Earlier this month I was subjected to some fairly thorough questioning by the global meetings of two independent agency networks, both of whom wondered how their offerings compare to the more traditional, wholly-owned global PR agency model.

It is not an unusual question, particularly as there are an increasing number of these types of networks. As an example, WE Communications launched its Plus Network recently, joining more traditional players such as PROI and Worldcom and sector-specific networks like the Ecosystem and GFCNet.

There is no doubting the appeal of these networks. Being a single-market independent can be a lonely business, and the ability to share knowledge and best practice with like-minded firms from across the world is invaluable. As is, of course, the ability to import and export business with partner agencies — even if the new business element to this argument is sometimes overstated.

In particular, I have often thought that there are few global clients who wake up in the morning determined to hire an independent agency network to handle their global needs, as opposed to a single brand entity like Edelman or Weber Shandwick. Some of that is down to branding — independent network brands are rarely as strong as the ‘ingredient brands’ (the agencies themselves) that constitute their offering.
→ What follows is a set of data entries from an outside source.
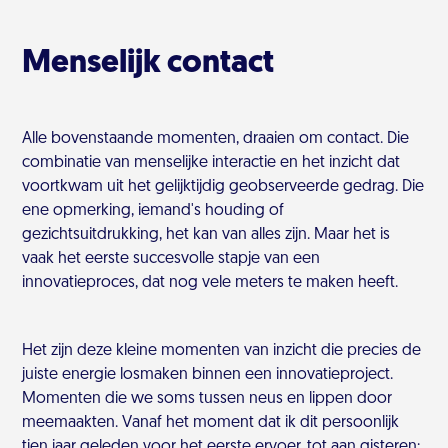
Menselijk contact
Alle bovenstaande momenten, draaien om contact. Die
combinatie van menselijke interactie en het inzicht dat
voortkwam uit het gelijktijdig geobserveerde gedrag. Die
ene opmerking, iemand's houding of
gezichtsuitdrukking, het kan van alles zijn. Maar het is
vaak het eerste succesvolle stapje van een
innovatieproces, dat nog vele meters te maken heeft.
Het zijn deze kleine momenten van inzicht die precies de
juiste energie losmaken binnen een innovatieproject.
Momenten die we soms tussen neus en lippen door
meemaakten. Vanaf het moment dat ik dit persoonlijk
tien jaar geleden voor het eerste ervoer, tot aan gisteren;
Some of it is also down to the desire for large company to work with a single global agency — often in the belief that will this will drive the kind of efficiency beloved of the bean-counters in procurement. Witness two of the largest pitches this year, which saw Edelman win Nissan and AkzoNobel select MSLGroup. Independent networks were never in contention, underlining the challenge that these groups can face — something that Paul Holmes and I explored on a podcast in 2015.

And yet, there are some patterns that are making me rethink this conclusion. If our Global Rankings analysis tells us nothing else, it is that independent firms continue to outgrow their network peers, by a factor of more than 2 to 1 last year. Underpinning this is the outstanding performance of midsize independent agencies that are typically best-in-market or best-in-breed, as showcased by our Agencies of the Year research.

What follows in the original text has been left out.